Records shown section start

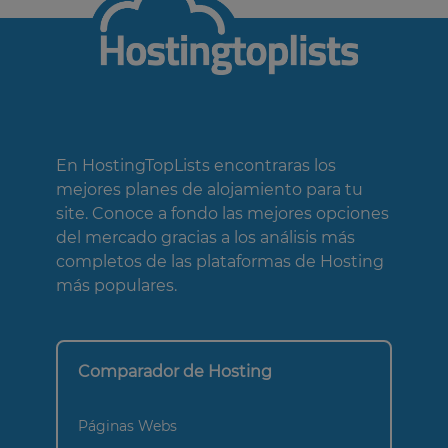
En HostingTopLists encontraras los
mejores planes de alojamiento para tu
site. Conoce a fondo las mejores opciones
del mercado gracias a los análisis más
completos de las plataformas de Hosting
más populares.
Comparador de Hosting
Páginas Webs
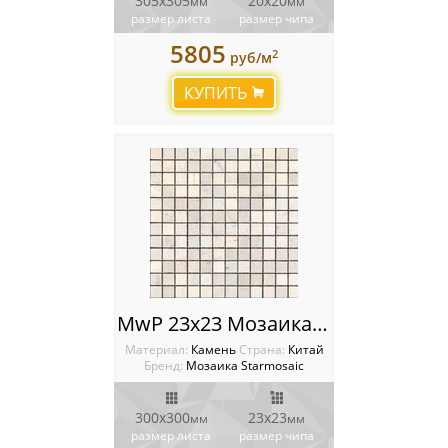
305х305
20х20
мм
мм
размер листа
размер чипа
5805
2
руб/м
КУПИТЬ
MwP 23x23 Мозаика Starmosaic Wild Stone
Материал:
Камень
Cтрана:
Китай
Бренд:
Мозаика Starmosaic
300х300
23x23
мм
мм
размер листа
размер чипа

Records shown section end

▸ **Work order**: Where a line above contains the string "Starmosaic", tally it, then give the number alone.

▸ **Answer section**: 2